* Assigned task *
Locate "Mask anything matching" in the data below, then output the line it is on and all following lines through the last, word for word. Skip any pictures.

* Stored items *
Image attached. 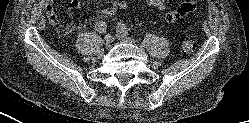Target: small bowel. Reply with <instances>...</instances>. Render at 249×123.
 <instances>
[{
    "label": "small bowel",
    "instance_id": "obj_1",
    "mask_svg": "<svg viewBox=\"0 0 249 123\" xmlns=\"http://www.w3.org/2000/svg\"><path fill=\"white\" fill-rule=\"evenodd\" d=\"M54 1L55 0H44L45 16L50 23H56V21L58 20V15L55 12L53 6ZM141 1H145L148 5L158 8L162 11H165V19L168 22H175L181 19L185 15L192 12L196 7L195 1H188L182 3L175 9L167 10L165 0H141ZM128 3H129L128 0H110V5L108 7L101 9L99 11V14L101 17H110L116 11L126 9ZM80 6L81 3L79 0H72L69 7V11L75 12L80 8Z\"/></svg>",
    "mask_w": 249,
    "mask_h": 123
}]
</instances>
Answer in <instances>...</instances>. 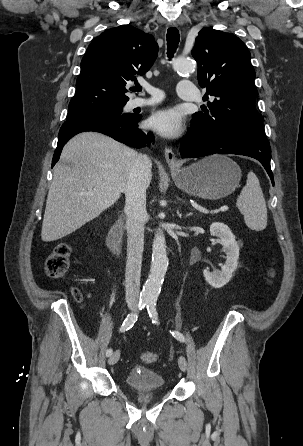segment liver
Segmentation results:
<instances>
[{
  "label": "liver",
  "instance_id": "obj_1",
  "mask_svg": "<svg viewBox=\"0 0 303 446\" xmlns=\"http://www.w3.org/2000/svg\"><path fill=\"white\" fill-rule=\"evenodd\" d=\"M137 156L134 149L99 133L70 139L61 154L64 164L54 168L42 240L61 239L111 207L124 191Z\"/></svg>",
  "mask_w": 303,
  "mask_h": 446
}]
</instances>
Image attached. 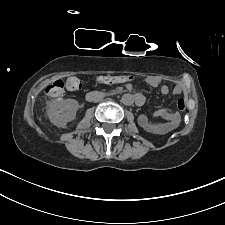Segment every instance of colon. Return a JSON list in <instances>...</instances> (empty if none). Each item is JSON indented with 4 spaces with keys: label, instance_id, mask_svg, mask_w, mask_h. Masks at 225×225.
<instances>
[{
    "label": "colon",
    "instance_id": "colon-1",
    "mask_svg": "<svg viewBox=\"0 0 225 225\" xmlns=\"http://www.w3.org/2000/svg\"><path fill=\"white\" fill-rule=\"evenodd\" d=\"M132 76L127 75H102L98 76L96 81L101 84H115L123 83L132 80ZM81 81L76 77H70L64 83L62 80H57L46 88V94L51 97H58L63 94L64 89L73 92L81 88ZM186 108V101L184 98H180L177 101V109L179 111H184Z\"/></svg>",
    "mask_w": 225,
    "mask_h": 225
}]
</instances>
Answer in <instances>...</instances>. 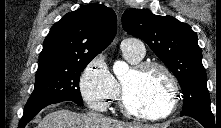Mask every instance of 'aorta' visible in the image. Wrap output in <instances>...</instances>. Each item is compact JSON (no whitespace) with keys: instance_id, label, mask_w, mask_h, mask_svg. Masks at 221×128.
I'll return each mask as SVG.
<instances>
[{"instance_id":"1","label":"aorta","mask_w":221,"mask_h":128,"mask_svg":"<svg viewBox=\"0 0 221 128\" xmlns=\"http://www.w3.org/2000/svg\"><path fill=\"white\" fill-rule=\"evenodd\" d=\"M128 70L129 66L124 61H116L113 65V72L118 78L125 75Z\"/></svg>"}]
</instances>
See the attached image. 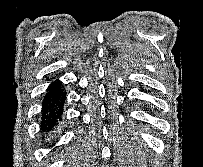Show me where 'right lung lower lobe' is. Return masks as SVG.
I'll list each match as a JSON object with an SVG mask.
<instances>
[{
  "label": "right lung lower lobe",
  "mask_w": 203,
  "mask_h": 167,
  "mask_svg": "<svg viewBox=\"0 0 203 167\" xmlns=\"http://www.w3.org/2000/svg\"><path fill=\"white\" fill-rule=\"evenodd\" d=\"M66 92L59 81L50 84L42 102L41 130L48 134L54 131L59 122L64 109Z\"/></svg>",
  "instance_id": "1"
}]
</instances>
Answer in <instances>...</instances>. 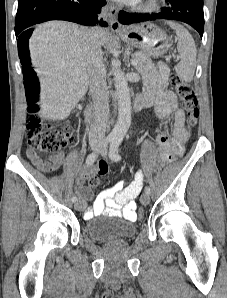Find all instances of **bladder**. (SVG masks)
<instances>
[{
    "label": "bladder",
    "instance_id": "31cf9c89",
    "mask_svg": "<svg viewBox=\"0 0 227 298\" xmlns=\"http://www.w3.org/2000/svg\"><path fill=\"white\" fill-rule=\"evenodd\" d=\"M85 231L91 240L106 243L134 237L137 225L122 218L91 219L87 221Z\"/></svg>",
    "mask_w": 227,
    "mask_h": 298
}]
</instances>
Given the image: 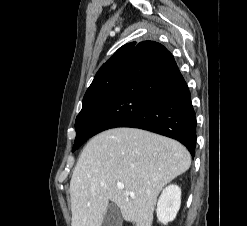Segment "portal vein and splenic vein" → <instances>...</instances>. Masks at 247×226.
<instances>
[{
	"instance_id": "1",
	"label": "portal vein and splenic vein",
	"mask_w": 247,
	"mask_h": 226,
	"mask_svg": "<svg viewBox=\"0 0 247 226\" xmlns=\"http://www.w3.org/2000/svg\"><path fill=\"white\" fill-rule=\"evenodd\" d=\"M117 187L119 189H124V184L123 183H117Z\"/></svg>"
}]
</instances>
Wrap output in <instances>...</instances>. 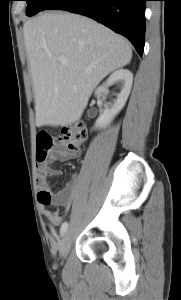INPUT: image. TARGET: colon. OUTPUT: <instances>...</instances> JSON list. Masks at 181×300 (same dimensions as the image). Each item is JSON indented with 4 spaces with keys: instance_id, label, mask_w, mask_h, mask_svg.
Listing matches in <instances>:
<instances>
[{
    "instance_id": "colon-1",
    "label": "colon",
    "mask_w": 181,
    "mask_h": 300,
    "mask_svg": "<svg viewBox=\"0 0 181 300\" xmlns=\"http://www.w3.org/2000/svg\"><path fill=\"white\" fill-rule=\"evenodd\" d=\"M87 138V129L83 123H74L65 126L61 136L56 139L58 144V154L66 157L78 153L84 146ZM54 139L47 133H39L36 139L37 160L43 162Z\"/></svg>"
}]
</instances>
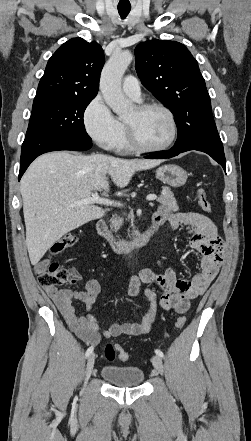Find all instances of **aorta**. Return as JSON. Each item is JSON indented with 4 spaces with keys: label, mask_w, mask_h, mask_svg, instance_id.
Instances as JSON below:
<instances>
[{
    "label": "aorta",
    "mask_w": 251,
    "mask_h": 441,
    "mask_svg": "<svg viewBox=\"0 0 251 441\" xmlns=\"http://www.w3.org/2000/svg\"><path fill=\"white\" fill-rule=\"evenodd\" d=\"M133 59L129 51L114 53L105 64L100 78V91L106 104L119 116L127 115L132 102L125 98L121 79Z\"/></svg>",
    "instance_id": "aorta-1"
}]
</instances>
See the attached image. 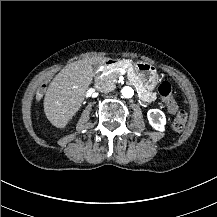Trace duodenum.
<instances>
[{
    "label": "duodenum",
    "instance_id": "410a0bca",
    "mask_svg": "<svg viewBox=\"0 0 217 217\" xmlns=\"http://www.w3.org/2000/svg\"><path fill=\"white\" fill-rule=\"evenodd\" d=\"M101 64L103 66H114V65L117 64V61L112 60V59H104V60L101 61Z\"/></svg>",
    "mask_w": 217,
    "mask_h": 217
}]
</instances>
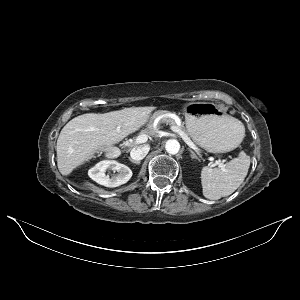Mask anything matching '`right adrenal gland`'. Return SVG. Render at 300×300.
Segmentation results:
<instances>
[{"mask_svg": "<svg viewBox=\"0 0 300 300\" xmlns=\"http://www.w3.org/2000/svg\"><path fill=\"white\" fill-rule=\"evenodd\" d=\"M128 159L132 162V163H134V164H137V165H140V161H135V160H133L132 158H130V157H128Z\"/></svg>", "mask_w": 300, "mask_h": 300, "instance_id": "1", "label": "right adrenal gland"}]
</instances>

* Response area *
Mask anything matching '`right adrenal gland`'. Return SVG. Render at 300×300.
Segmentation results:
<instances>
[{"mask_svg": "<svg viewBox=\"0 0 300 300\" xmlns=\"http://www.w3.org/2000/svg\"><path fill=\"white\" fill-rule=\"evenodd\" d=\"M128 159L132 162V163H134V164H137V165H140V161H135V160H133L132 158H130V157H128Z\"/></svg>", "mask_w": 300, "mask_h": 300, "instance_id": "1", "label": "right adrenal gland"}]
</instances>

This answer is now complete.